LAMP-based methods are so simple and versatile, requiring only heat and a few chemicals, that they could be deployed virtually anywhere, using a variety of heat sources.
One option would be to send the entire test kit to the patient, which would need to find a way to heat it up properly, which could work in a home.
One study suggests using a thermos with a magnesium reactor to provide the necessary heat. This could be used for testing in remote villages where electricity might not be available.
In developed countries, however, LAMP provides us with an opportunity to build mobile laboratories that could be deployed wherever they are needed.
Just like an assembly line on a factory floor, I believe that we could automate large parts of most laboratory work. An automatic test processing facility could receive patient samples via the mail, automatically run them through the testing system, and upload results electronically to the patient.
Remember, most LAMP tests require virtually no sample processing, thus cutting down on the other lab equipment required, leading to minimal costs.

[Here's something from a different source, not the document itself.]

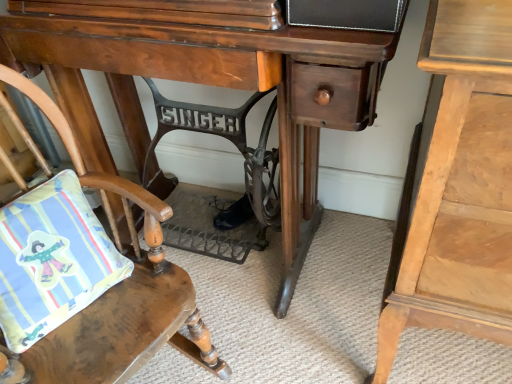 This screenshot has width=512, height=384. What are the coordinates of `vacant space that's between light wood nightstand at right and wooden desk at center` in the screenshot? It's located at (280, 333).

Also, LAMP tests can be designed to target any strand of DNA or RNA, thus allowing for wide applicability to other types of viruses. These facilities could be shut down, the main components (industrial ovens, test-tube racks, and various mechanical or automated parts) stored, and then quickly rebuilt and used again for other outbreaks, with only the chemicals for the reaction (primers) changing.
Additionally, I would hypothesize, although I haven't even done preliminary research on this, that the cost per sample of a test in a custom-built facility designed to do one and only one diagnostic test would be much cheaper than in a lab that has hundreds of pieces of equipment and possibly entire subsystems just for biocontainment.

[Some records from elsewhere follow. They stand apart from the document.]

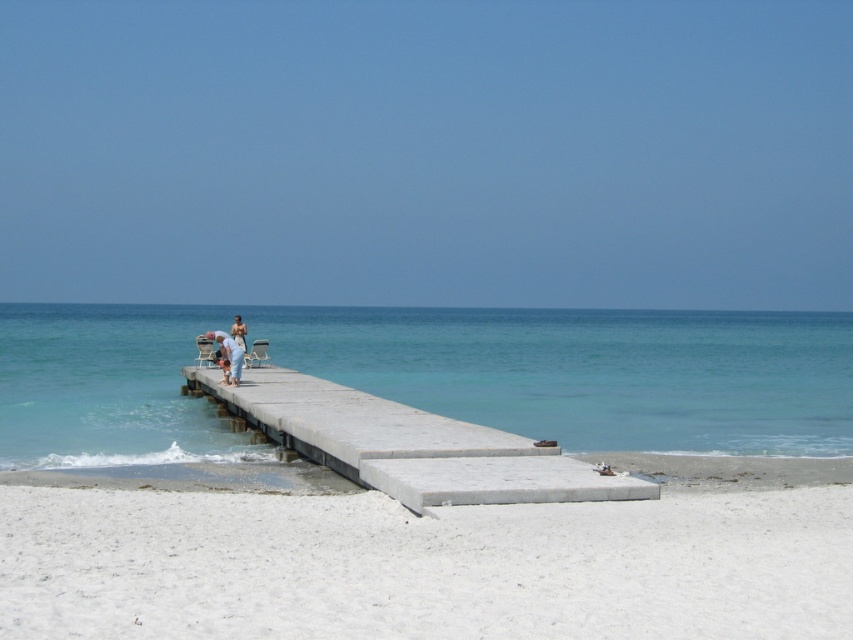 Is concrete at center taller than light blue denim jeans at center?

No.

Can you confirm if concrete at center is bigger than light blue denim jeans at center?

Yes.

Identify the location of concrete at center. (409, 445).

Does white sandy beach at lower center have a lesser width compared to clear blue water at center?

Indeed, white sandy beach at lower center has a lesser width compared to clear blue water at center.

Is point (155, 621) positioned in front of point (41, 371)?

Yes, point (155, 621) is closer to viewer.

This screenshot has width=853, height=640. What are the coordinates of `white sandy beach at lower center` in the screenshot? It's located at [x=424, y=566].

Does metallic silver beach chair at center have a larger size compared to beige fabric beach chair at center?

Indeed, metallic silver beach chair at center has a larger size compared to beige fabric beach chair at center.

Between metallic silver beach chair at center and beige fabric beach chair at center, which one appears on the right side from the viewer's perspective?

beige fabric beach chair at center is more to the right.

This screenshot has height=640, width=853. What are the coordinates of `metallic silver beach chair at center` in the screenshot? It's located at (206, 349).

The goal would be to have this facility be scalable from a single room in a government building in a developing country, with some or most of the work done by volunteers, to a massive facility in a large factory or warehouse that could be almost completely automated.

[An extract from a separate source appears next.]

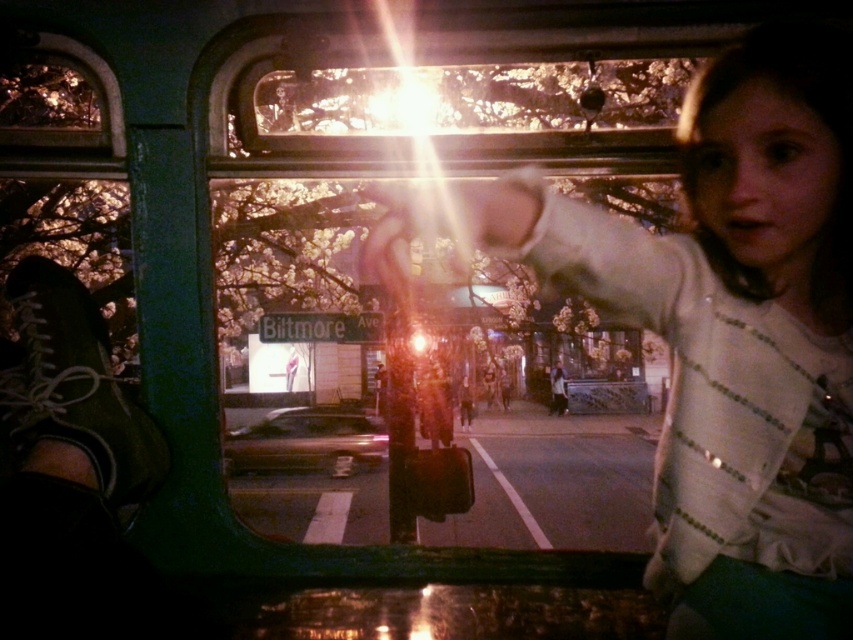 You are sitting in a car at night and notice two items on the passenger seat through the window. The items are the white cotton shirt at center and the smooth leather jacket at center. Which item is positioned to the right when viewed from inside the car?

The white cotton shirt at center is positioned to the right of the smooth leather jacket at center when viewed from inside the car.

You are a passenger in a car and see the shiny metallic car at center and the white cotton shirt at center through the window. Which object is closer to the left side of the window?

The shiny metallic car at center is closer to the left side of the window than the white cotton shirt at center.

You are a delivery person trying to fit a package that is 1.2 meters wide into the back of the shiny metallic car at center. You also see a smooth leather jacket at center nearby. Can you determine if the car will fit the package?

I've discussed various other aspects of a possible scalable testing center in my previous article on testing.
Although this is an ambitious project, we need to take it on to help provide testing capabilities to countries around the world battling COVID-19, and to prepare ourselves for any future outbreaks that could occur.
Of course, we should make use of existing laboratory infrastructure, where the initial tests will need to be developed, and many patient samples will need to be sent for research or tracking more advanced properties of the virus. For example, sequencing the RNA of the virus from different locations around the world allows us to determine whether it has mutated.
At this point, having experienced a bold new vision for diagnostic testing, you may be wondering: Who is this guy who thinks everyone is doing COVID-19 testing wrong? Why do we need a completely new system?
Those questions may be partly inspired by the slightly antagonistic and possibly clickbaity title. The truth is that what we are doing right now is not wrong, but that there is a better option out there.
I think in many areas, only outsiders can be real innovators. Maybe it is part naiveté and part childish imagination that allows them to envision things in a new way. Ultimately, these new ideas might not pan out.
But I think it is irresponsible not to consider radically new options when the cost of not doing so could be thousands of human lives.